Because of the new law, convicted felons in Federal court who are assessed fines and fees pay into the Crime Victims Fund. The money in the fund is used for a wide range of victims’ services: It pays for domestic violence shelters where spouses can recover from their abusers; It funds rape crisis coalition centers; It funds children’s assessment centers like the one in my hometown of Houston; It sends money to victim advocates throughout the United States who go to court with victims of crime; It gives victims restitution and pays for critical medical and mental health programs.
It is a really good idea, Mr. Speaker. Over the years, because our Federal judges have continued to fine and assess greater and greater penalties to the criminals, the VOCA fund currently holds—get this, Mr. Speaker— $12 billion.
And let me make it clear: This is not taxpayer money; it is money that criminals have paid into the system. Criminals are paying the rent on the courthouse, paying for the system that they have created.
So what is the problem? Here is the problem, Mr.
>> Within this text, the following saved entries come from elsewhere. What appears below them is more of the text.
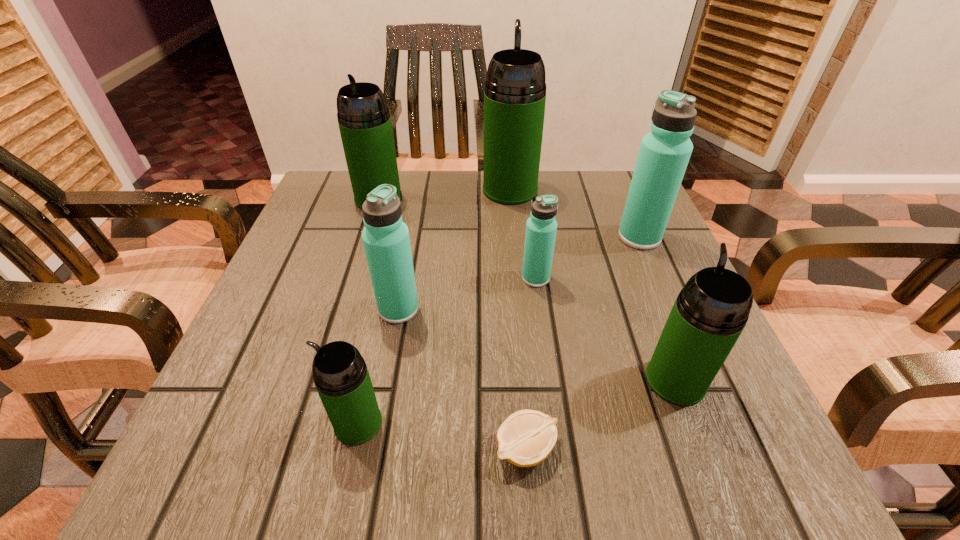 Locate an element on the screen. The width and height of the screenshot is (960, 540). free area in between the second smallest green thermos bottle and the second biggest green thermos bottle is located at coordinates (527, 289).

Identify which object is located as the third nearest to the farthest aqua thermos bottle. Please provide its 2D coordinates. Your answer should be formatted as a tuple, i.e. [(x, y)], where the tuple contains the x and y coordinates of a point satisfying the conditions above.

[(709, 314)]

Locate which object ranks in proximity to the fifth farthest thermos bottle. Please provide its 2D coordinates. Your answer should be formatted as a tuple, i.e. [(x, y)], where the tuple contains the x and y coordinates of a point satisfying the conditions above.

[(341, 377)]

Identify which thermos bottle is the fourth closest to the second smallest green thermos bottle. Please provide its 2D coordinates. Your answer should be formatted as a tuple, i.e. [(x, y)], where the tuple contains the x and y coordinates of a point satisfying the conditions above.

[(341, 377)]

What are the coordinates of `thermos bottle that stands as the fourth closest to the third farthest object` in the screenshot? It's located at (386, 241).

You are a GUI agent. You are given a task and a screenshot of the screen. Output one action in this format:
    pyautogui.click(x=<x>, y=<y>)
    Task: Click on the green thermos bottle that is the third closest to the fourth farthest thermos bottle
    
    Given the screenshot: What is the action you would take?
    pyautogui.click(x=341, y=377)

This screenshot has width=960, height=540. I want to click on the closest green thermos bottle to the fifth nearest object, so click(x=709, y=314).

Locate which aqua thermos bottle ranks in proximity to the second smallest aqua thermos bottle. Please provide its 2D coordinates. Your answer should be formatted as a tuple, i.e. [(x, y)], where the tuple contains the x and y coordinates of a point satisfying the conditions above.

[(541, 227)]

You are a GUI agent. You are given a task and a screenshot of the screen. Output one action in this format:
    pyautogui.click(x=<x>, y=<y>)
    Task: Click on the aqua thermos bottle that is the third closest to the smallest green thermos bottle
    This screenshot has height=540, width=960.
    Given the screenshot: What is the action you would take?
    coord(664,153)

Find the location of a particular element. This screenshot has height=540, width=960. free point that satisfies the following two spatial constraints: 1. from the spout of the third smallest green thermos bottle; 2. on the right side of the biggest aqua thermos bottle is located at coordinates (367, 237). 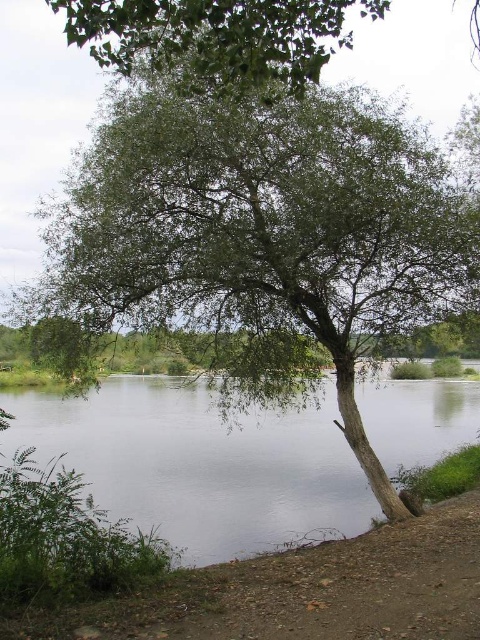 Question: Which object appears closest to the camera in this image?

Choices:
 (A) clear water at center
 (B) green leafy tree at upper center

Answer: (B)

Question: Does clear water at center appear over green leafy tree at upper center?

Choices:
 (A) no
 (B) yes

Answer: (A)

Question: In this image, where is clear water at center located relative to green leafy tree at upper center?

Choices:
 (A) left
 (B) right

Answer: (B)

Question: From the image, what is the correct spatial relationship of clear water at center in relation to green leafy tree at upper center?

Choices:
 (A) above
 (B) below

Answer: (B)

Question: Which point is closer to the camera taking this photo?

Choices:
 (A) (303, 10)
 (B) (254, 424)

Answer: (A) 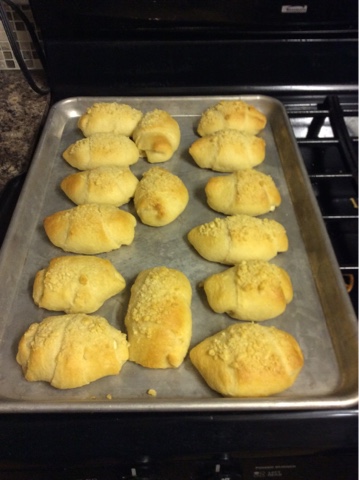 Where is `stove`? This screenshot has height=480, width=359. stove is located at coordinates pos(258,34). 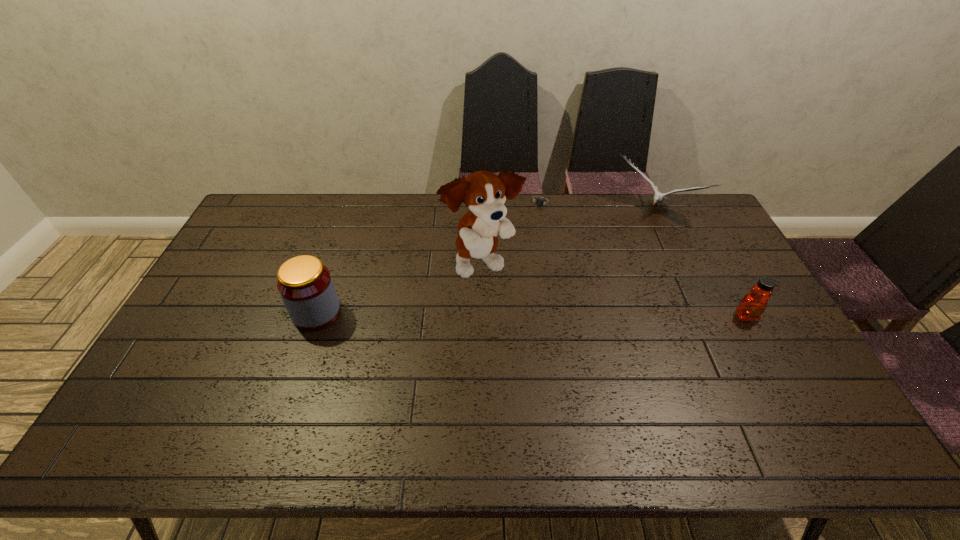 Image resolution: width=960 pixels, height=540 pixels. What are the coordinates of `free space located 0.170m on the face of the third farthest object` in the screenshot? It's located at (542, 319).

Image resolution: width=960 pixels, height=540 pixels. I want to click on blank space located on the face of the third farthest object, so click(544, 321).

What are the coordinates of `vacant point located on the face of the shortest object` in the screenshot? It's located at (521, 234).

I want to click on vacant area located 0.200m on the face of the shortest object, so click(x=516, y=242).

Locate an element on the screen. The height and width of the screenshot is (540, 960). vacant space located on the face of the shortest object is located at coordinates (510, 251).

The height and width of the screenshot is (540, 960). Identify the location of vacant space located 0.220m at the tip of the beak of the gull. (613, 261).

This screenshot has width=960, height=540. What are the coordinates of `free spot located 0.300m at the tip of the beak of the gull` in the screenshot? It's located at (604, 274).

Locate an element on the screen. free location located at the tip of the beak of the gull is located at coordinates (608, 269).

Where is `watch that is positioned at the far edge`? This screenshot has width=960, height=540. watch that is positioned at the far edge is located at coordinates (539, 202).

Locate an element on the screen. gull at the far edge is located at coordinates (658, 197). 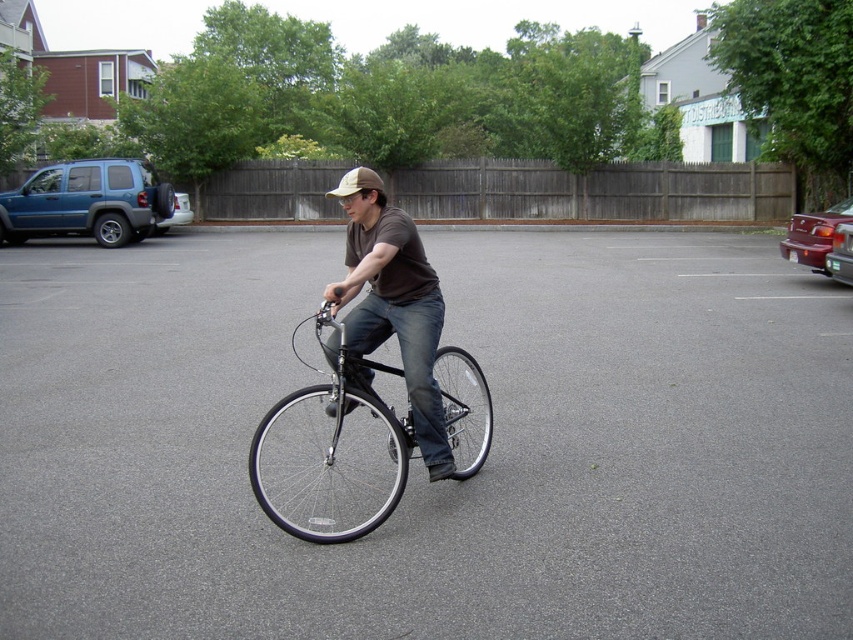 You are a delivery driver who needs to park your matte blue suv at left in the gray asphalt parking lot at center. Can you fit your SUV in the parking lot based on their sizes?

The gray asphalt parking lot at center is larger in size than the matte blue suv at left, so yes, the matte blue suv at left can fit in the gray asphalt parking lot at center.

You are a delivery driver who needs to park your vehicle in the gray asphalt parking lot at center. The matte blue suv at left is blocking your path. Can you drive around it to reach the parking lot?

The gray asphalt parking lot at center is to the right of the matte blue suv at left, so you can drive around the matte blue suv at left on its right side to reach the gray asphalt parking lot at center. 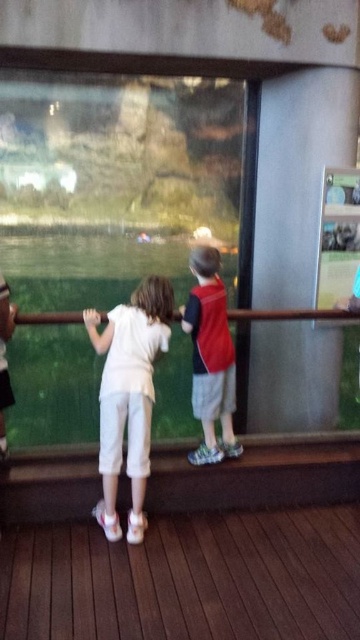 In the scene shown: Between white cotton shirt at center and red fabric backpack at center, which one appears on the right side from the viewer's perspective?

red fabric backpack at center

Can you confirm if white cotton shirt at center is smaller than red fabric backpack at center?

No, white cotton shirt at center is not smaller than red fabric backpack at center.

The height and width of the screenshot is (640, 360). Describe the element at coordinates (128, 396) in the screenshot. I see `white cotton shirt at center` at that location.

This screenshot has height=640, width=360. I want to click on white cotton shirt at center, so click(128, 396). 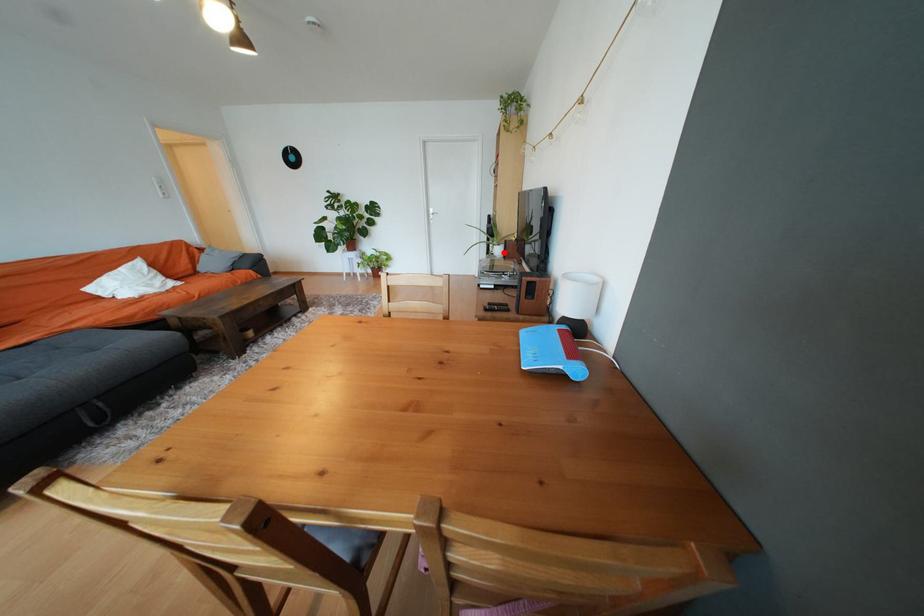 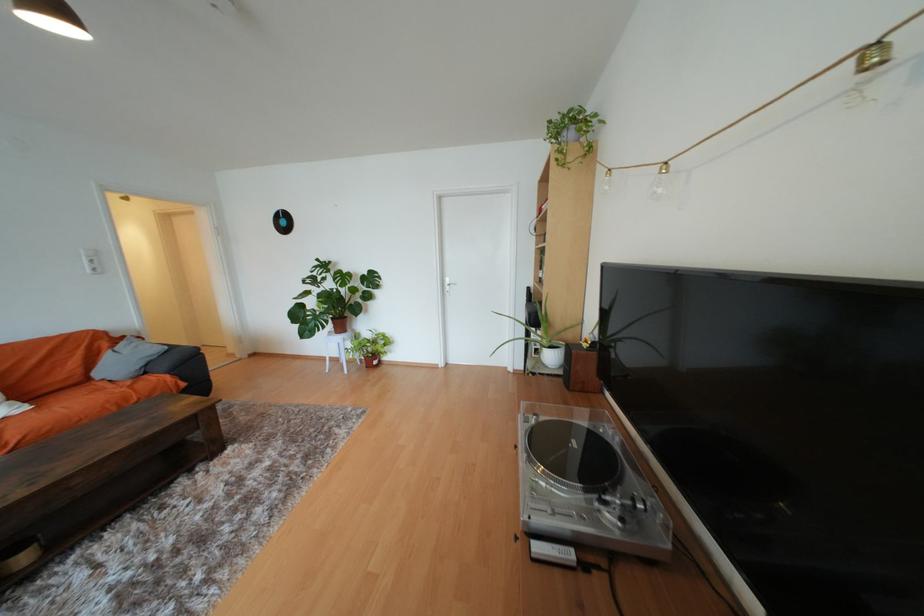 The point at the highlighted location is marked in the first image. Where is the corresponding point in the second image?

(556, 359) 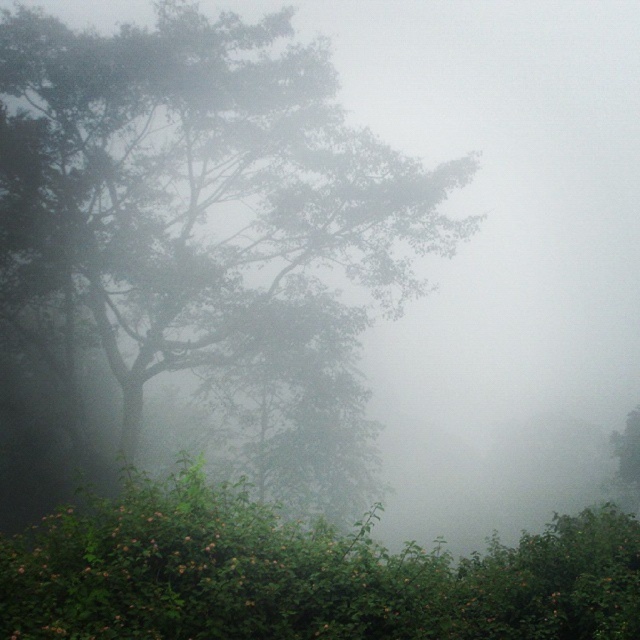 Question: Does green leafy tree at left have a lesser width compared to green leafy bush at lower center?

Choices:
 (A) no
 (B) yes

Answer: (A)

Question: Among these objects, which one is farthest from the camera?

Choices:
 (A) green leafy bush at lower center
 (B) green leafy tree at left

Answer: (B)

Question: Which of the following is the farthest from the observer?

Choices:
 (A) (280, 269)
 (B) (371, 561)

Answer: (A)

Question: Does green leafy tree at left lie behind green leafy bush at lower center?

Choices:
 (A) yes
 (B) no

Answer: (A)

Question: Among these objects, which one is nearest to the camera?

Choices:
 (A) green leafy tree at left
 (B) green leafy bush at lower center

Answer: (B)

Question: Is green leafy tree at left to the left of green leafy bush at lower center from the viewer's perspective?

Choices:
 (A) no
 (B) yes

Answer: (A)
Speaker: The fund, every year, is robbed by the bureaucrats to offset other Federal projects that are completely unrelated to crime victims.
For example, about $800,000 is spent out of the fund, which has $12 billion in money, and over the years, it continues to have more and more money because less of it is being spent. In my opinion, these bureaucrats are literally stealing money from the Victims Fund and throwing it into the abyss of the Federal Treasury.
That money does not belong to the Federal Government; it belongs to crime victims. Victims do not have, Mr. Speaker, high-dollar lobbyists up here in Washington, D.C., advocating on their behalf.
They expect us, Members of Congress, to be their lobbyists, to be their voice. As a former prosecutor and a former judge in Texas, I take that duty very seriously.
It is the first responsibility of government to actually protect the people. We must stop the robber bureaucrats from stealing money out of the Crime Victims Fund and make sure that victims have access to the resources they need to become survivors.
To achieve this goal, my friend, Representative JIM COSTA from California, my cochair in the Victims’ Rights Caucus, and I have introduced the Crime Victims Fund Preservation Act. The bill is very simple.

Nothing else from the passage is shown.